Questions for Self-Examination; Designed Primarily for the Use of Young Persons
A catechism for self-reflection promoting non-sectarian moral and ethical imperatives. Written with sensitivity to individuals' disparate circumstances, the text is full of footnotes, parenthetical asides and uses of typography to qualify and clarify instances which may apply differently to those who work, those who go to school, those who are able-bodied, etc.
Small 32mo; xvii, (ii), 2-20m (6)pp. Pencil signature to rear blank. Good with moderate soil, rubbing to cloth including splitting at the spine ends. Contents toned with occasional pencil ghosts and an inverted signature to rfep. Paper label torn with title nearly unscathed. A scruffy but dear volume, with poetic stretches of enumeration and non-traditional structure.

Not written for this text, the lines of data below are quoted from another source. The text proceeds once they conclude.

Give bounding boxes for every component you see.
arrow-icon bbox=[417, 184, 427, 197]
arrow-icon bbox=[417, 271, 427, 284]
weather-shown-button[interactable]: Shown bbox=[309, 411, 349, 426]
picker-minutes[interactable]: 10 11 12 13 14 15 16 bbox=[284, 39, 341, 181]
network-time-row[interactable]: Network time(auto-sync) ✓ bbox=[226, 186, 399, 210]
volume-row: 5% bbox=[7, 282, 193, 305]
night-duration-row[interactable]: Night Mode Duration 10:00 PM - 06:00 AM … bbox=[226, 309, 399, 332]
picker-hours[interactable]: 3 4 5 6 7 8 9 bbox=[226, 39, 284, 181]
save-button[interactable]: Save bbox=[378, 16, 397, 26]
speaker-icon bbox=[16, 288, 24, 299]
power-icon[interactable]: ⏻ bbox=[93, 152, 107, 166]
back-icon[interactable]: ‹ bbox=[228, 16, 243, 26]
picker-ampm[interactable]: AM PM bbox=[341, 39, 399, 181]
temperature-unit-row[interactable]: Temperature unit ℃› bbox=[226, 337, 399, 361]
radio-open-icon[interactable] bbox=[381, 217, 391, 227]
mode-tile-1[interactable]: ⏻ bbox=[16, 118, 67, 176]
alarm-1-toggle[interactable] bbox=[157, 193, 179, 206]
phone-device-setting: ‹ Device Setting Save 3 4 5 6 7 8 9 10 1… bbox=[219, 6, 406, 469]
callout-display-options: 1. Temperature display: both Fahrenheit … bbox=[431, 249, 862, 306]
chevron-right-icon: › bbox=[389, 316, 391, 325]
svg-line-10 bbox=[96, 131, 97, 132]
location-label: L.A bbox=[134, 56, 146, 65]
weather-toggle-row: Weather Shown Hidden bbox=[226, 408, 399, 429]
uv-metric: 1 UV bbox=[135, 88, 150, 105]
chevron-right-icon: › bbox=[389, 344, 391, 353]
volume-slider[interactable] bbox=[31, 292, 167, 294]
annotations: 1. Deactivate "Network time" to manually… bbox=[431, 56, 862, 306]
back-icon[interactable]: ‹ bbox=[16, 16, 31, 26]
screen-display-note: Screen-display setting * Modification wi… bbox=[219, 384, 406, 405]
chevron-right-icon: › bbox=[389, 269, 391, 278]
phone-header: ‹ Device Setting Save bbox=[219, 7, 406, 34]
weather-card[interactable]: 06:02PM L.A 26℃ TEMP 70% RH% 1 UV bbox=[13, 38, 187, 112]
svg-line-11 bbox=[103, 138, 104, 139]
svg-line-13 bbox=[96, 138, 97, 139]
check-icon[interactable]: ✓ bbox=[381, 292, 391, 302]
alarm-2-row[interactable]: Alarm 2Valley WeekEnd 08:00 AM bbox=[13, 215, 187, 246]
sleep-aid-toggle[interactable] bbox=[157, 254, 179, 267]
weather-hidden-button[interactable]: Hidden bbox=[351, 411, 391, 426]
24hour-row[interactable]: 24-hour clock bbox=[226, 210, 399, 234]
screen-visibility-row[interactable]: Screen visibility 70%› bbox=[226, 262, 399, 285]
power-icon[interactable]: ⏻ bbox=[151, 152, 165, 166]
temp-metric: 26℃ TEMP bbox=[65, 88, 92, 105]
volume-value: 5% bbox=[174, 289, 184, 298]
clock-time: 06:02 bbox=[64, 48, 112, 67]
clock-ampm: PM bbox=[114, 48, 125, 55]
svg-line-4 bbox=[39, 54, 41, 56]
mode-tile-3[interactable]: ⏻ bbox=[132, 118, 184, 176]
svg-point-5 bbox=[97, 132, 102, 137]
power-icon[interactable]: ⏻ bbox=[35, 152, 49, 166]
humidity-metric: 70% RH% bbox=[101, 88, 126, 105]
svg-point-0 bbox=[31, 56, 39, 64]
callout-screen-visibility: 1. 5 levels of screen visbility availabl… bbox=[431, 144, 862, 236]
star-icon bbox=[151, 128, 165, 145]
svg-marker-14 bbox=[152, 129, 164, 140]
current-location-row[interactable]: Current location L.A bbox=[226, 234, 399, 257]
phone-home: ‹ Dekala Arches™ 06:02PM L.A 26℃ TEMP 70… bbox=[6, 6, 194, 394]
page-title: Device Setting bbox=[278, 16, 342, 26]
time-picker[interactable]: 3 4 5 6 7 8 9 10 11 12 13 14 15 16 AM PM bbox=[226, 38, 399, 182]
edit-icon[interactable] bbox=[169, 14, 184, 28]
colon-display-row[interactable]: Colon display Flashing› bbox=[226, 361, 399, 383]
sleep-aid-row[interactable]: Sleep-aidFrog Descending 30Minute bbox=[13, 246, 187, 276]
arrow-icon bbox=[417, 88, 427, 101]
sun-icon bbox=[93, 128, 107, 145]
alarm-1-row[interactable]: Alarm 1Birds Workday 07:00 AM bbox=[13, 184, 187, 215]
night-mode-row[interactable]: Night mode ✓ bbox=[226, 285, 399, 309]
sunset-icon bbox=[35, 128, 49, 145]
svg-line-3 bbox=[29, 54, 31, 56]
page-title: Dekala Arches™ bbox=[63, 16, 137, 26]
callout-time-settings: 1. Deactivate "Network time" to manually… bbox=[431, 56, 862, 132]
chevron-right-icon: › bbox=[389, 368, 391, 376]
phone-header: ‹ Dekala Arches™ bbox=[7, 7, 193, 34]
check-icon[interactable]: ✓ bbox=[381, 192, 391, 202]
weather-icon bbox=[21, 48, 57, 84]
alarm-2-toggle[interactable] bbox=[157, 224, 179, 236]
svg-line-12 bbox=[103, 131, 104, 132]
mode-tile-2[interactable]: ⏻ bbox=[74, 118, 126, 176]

Stated first edition, but published after an 1843 London edition attributed to Frederick William Faber (1814-1863). Faber was part of the Oxford Movement and well-regarded Tractarian poet whose depictions of same-sex affection has drawn interest from modern scholars. The present title is obscure and generally absent from scholarship about Faber, but its timing and anonymous publication are significant. Published at the tipping point of Faber's break from Anglicanism, he famously converted to Catholicism in 1845, following John Newman. He was ordained in 1847, becoming a prominent Catholic theologian and hymn writer. A new edition of Questions... was published in 1846 (62 pages), offering potential insight through comparison (text is not available online to do so as of this cataloging). No current holdings of this edition in OCLC, 1 of the 1843 London edition.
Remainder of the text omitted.